Doh - I hope Canon gets the message. If it wasn't for Magic Lantern (I like to program my dslr myself and rely on many features of it) I'd go the same way.


----------



## Albi86 (Mar 29, 2013)

EchoLocation said:


> Marsu42 said:
> 
> 
> > EchoLocation said:
> ...



My thoughts exactly. Unless you have something like 5-10000$ invested in Canon glass, when you factor everything in, switching is not a big loss money-wise.


----------



## Marsu42 (Mar 29, 2013)

Albi86 said:


> My thoughts exactly.



Question is: Do thoughts (and forum posts) translate into action eventually?



Albi86 said:


> Unless you have something like 5-10000$ invested in Canon glass, when you factor everything in, switching is not a big loss money-wise.
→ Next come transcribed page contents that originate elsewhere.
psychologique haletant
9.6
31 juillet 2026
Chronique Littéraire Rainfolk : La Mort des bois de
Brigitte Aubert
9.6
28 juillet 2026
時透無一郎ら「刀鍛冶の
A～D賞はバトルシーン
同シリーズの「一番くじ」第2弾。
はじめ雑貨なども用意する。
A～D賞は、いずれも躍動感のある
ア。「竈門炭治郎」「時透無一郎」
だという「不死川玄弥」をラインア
How big "big" is depends on the net gain/loss after buying new equipment - and I know my equipment hasn't got pristine looks because I'm outdoors a lot and horses and such are always interested in inspecting my camera up close 

*And* then there's the psychological factor (I'm with Canon since the mid-90s) *and* the Canon/Nikon usability differences *and* the time/hassle to actually switch (time is money). So imho the threshold is very high, that's why Canon gets away with being current Canon.


----------



## Albi86 (Mar 29, 2013)

Marsu42 said:


> Albi86 said:
> 
> 
> > My thoughts exactly.
> ...



In my case yes, they translated into action 

Yes, the interface is different, menu layout is different etc. I also had the same feelings, as for everything in life one always has doubts leaving the known for the unknown. However, I'm not a pro, so I'm not losing money while I get used to the new interface - which btw only takes about one week between reading the manual and actually figuring out the instructions practically. I seriously miss certain things from Canon, but then you see how photos look like and you just forget about everything else. I think I got the best camera/lenses in their price range with the D600, 85/1.8G and Sigma 35/1.4. I feel again like I am the limiting factor.
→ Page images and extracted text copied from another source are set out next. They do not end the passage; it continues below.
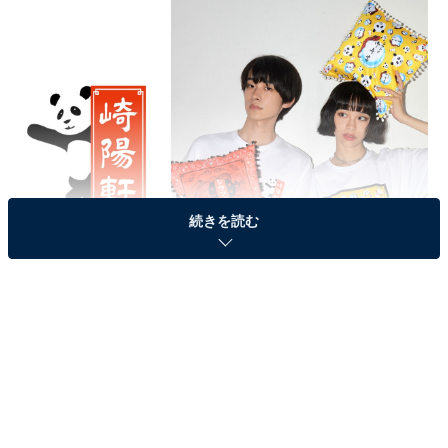
続きを読む
それぞれの周年を祝う、2度目のコラボレーションが実現
「KEITA MARUYAMA」は「晴れの日に着る服・心を満
たす服」をコンセプトに、繊細な手仕事や大胆な色使い
のデザインによって多くの人に装うことの喜びを与え続
けるブランド。2024年でデビューから30周年を迎えま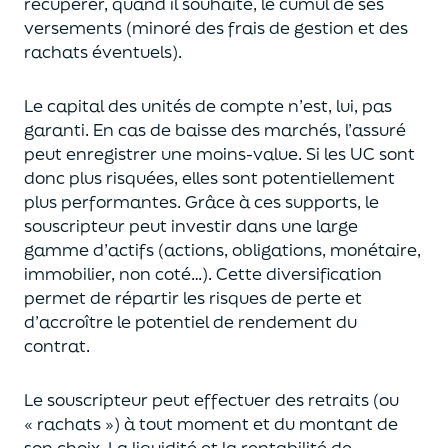
récupérer
, quand il souhaite,
le cumul de ses
versements (
minoré des frais de gestion et des
rachats éventuels).
Le capital des unités de compte n’est, lui, pas
garanti. En cas
de baisse des marchés,
l’assuré
peut enregistrer une moins-value. Si les UC sont
donc plus risquées, elles sont potentiellement
plus performantes.
Grâce à ces supports, le
souscripteur peut
investir dans une large
gamme d’actifs (actions, obligations, monétaire,
immobilier, non coté…)
. Cette diversification
permet de répartir les risques de perte et
d’accroître le potentiel
de
rendement du
contrat.
Le souscripteur peut effectuer des retraits (
ou
« rachats »)
à tout moment et du montant de
son choix
. La
liquidité
et
la rentabilité de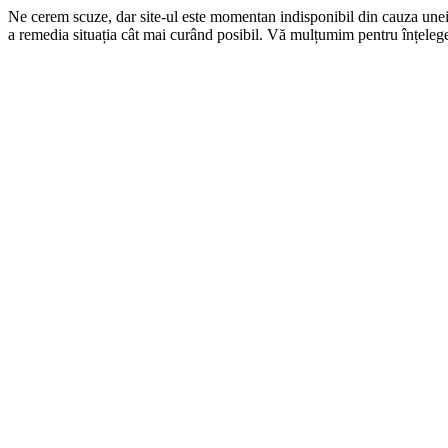
Ne cerem scuze, dar site-ul este momentan indisponibil din cauza une
a remedia situația cât mai curând posibil. Vă mulțumim pentru înțelege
The fact is, as long as people keep buying Canon stuff, Canon will be encouraged to go down this way. In one sense I did a favor to myself and everyone by not buying any product from Canon's recent offering.


----------



## Marsu42 (Mar 29, 2013)

Albi86 said:


> I seriously miss certain things from Canon



That's interesting - what do you miss that Nikon/d600 doesn't have? Or is it just some hardware that hasn't got a 1:1 Nikon equivalent?



Albi86 said:


> The fact is, as long as people keep buying Canon stuff, Canon will be encouraged to go down this way. In one sense I did a favor to myself and everyone by not buying any product from Canon's recent offering.
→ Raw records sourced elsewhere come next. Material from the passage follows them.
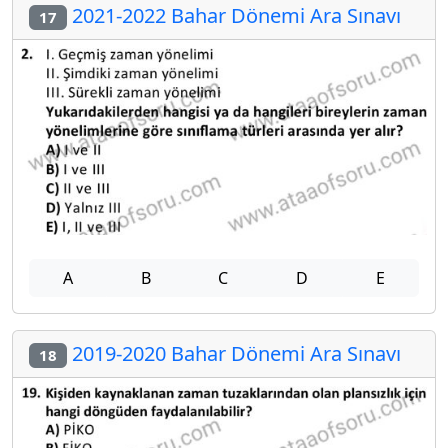
2021-2022 Bahar Dönemi Ara Sınavı
17
A
B
C
D
E
2019-2020 Bahar Dönemi Ara Sınavı
18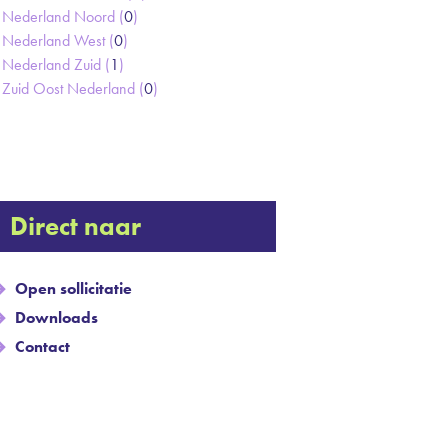
Nederland Noord (
0
)
Nederland West (
0
)
Nederland Zuid (
1
)
Zuid Oost Nederland (
0
)
Direct naar
Open sollicitatie
Downloads
Contact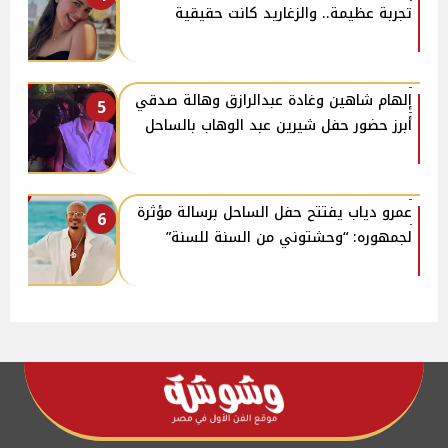
تجربة عظيمة.. والزغاريد كانت حقيقية
إلهام شاهين وغادة عبدالرازق وهالة صدقي
5
أبرز حضور حفل شيرين عبد الوهاب بالساحل
عمرو دياب يفتتح حفل الساحل برسالة مؤثرة
6
لجمهوره: “وحشتوني من السنة للسنة”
+1 - thanks, since I want to keep on using Magic Lantern I hope Canon gets a grip either feature or price-wise. I like my current equipment, but the outlook seems not so bright (mediocre 6d, expensive lenses, isolated rt flash system).

It's just the latest non-innovation/high-price policy that annoys me as I'm not mr. Rich, but at least it's somehow comforting I'm not alone with this opinion because two years ago anyone saying anything against Canon's policy would have been flamed down or penalized with negative Karma


----------



## iP337 (Mar 29, 2013)

nicku said:


> Specifications:
> 
> 21MP APS C
> Fair enough for a APS-C sensor
> ...


----------



## Grummbeerbauer (Mar 29, 2013)

I agree with what many already posted, that would be disappointing for a 7DII -- no dual card slots, no better AF (I have a 7D, and I am _not_ satisfied with its AF for fast moving action, but that could also be a lack of skill on my side ).

At the same time, it is way overspeced for a 70D (10fps, weather sealing etc.)

So if this really to be the 7DII, the only reason that could make me buy it is that is has a _significant _improvement in sensor performance (RAW!, not JPEG... I do not need better in-camera NR, LR will always be better at that), and that it stays in a reasonable price range (i.e., a good deal below the 6D, 1500€ at most).

But neither do I think that Canon made some miraculous leap in sensor technology, that somehow didn't make it in their recent FF offerings, but now happens to be available for some APS-C camera, nor do I believe that Canon will suddenly return to reason in terms of their pricing policy.

One line somewhat caught my eye, though:

"Viewfinder LCD Higher Resolution Than 7D"
The 7D's viewfinder LCD consists of discretely etched, "shaped" elements. The grid lines, AF points, digits etc. are not created of pixels, but are more comparable to the display of, e.g., an LCD wrist watch. So a statement like "higher resolution" IMO makes little sense - so little, that it could easily discredit this entire CR1 rumor to be utter BS.
The only reason (aside from a 7DII getting a EVF instead of an OVF) that this could make some sense is that they now have a pixel matrix in some areas of the viewfinder to be more flexible with regards to the info they display.


----------



## Grummbeerbauer (Mar 29, 2013)

rumorzmonger said:


> "Viewfinder LCD Higher Resolution Than 7D"
> 
> That and the 19-point AF give this away as being purely fictional...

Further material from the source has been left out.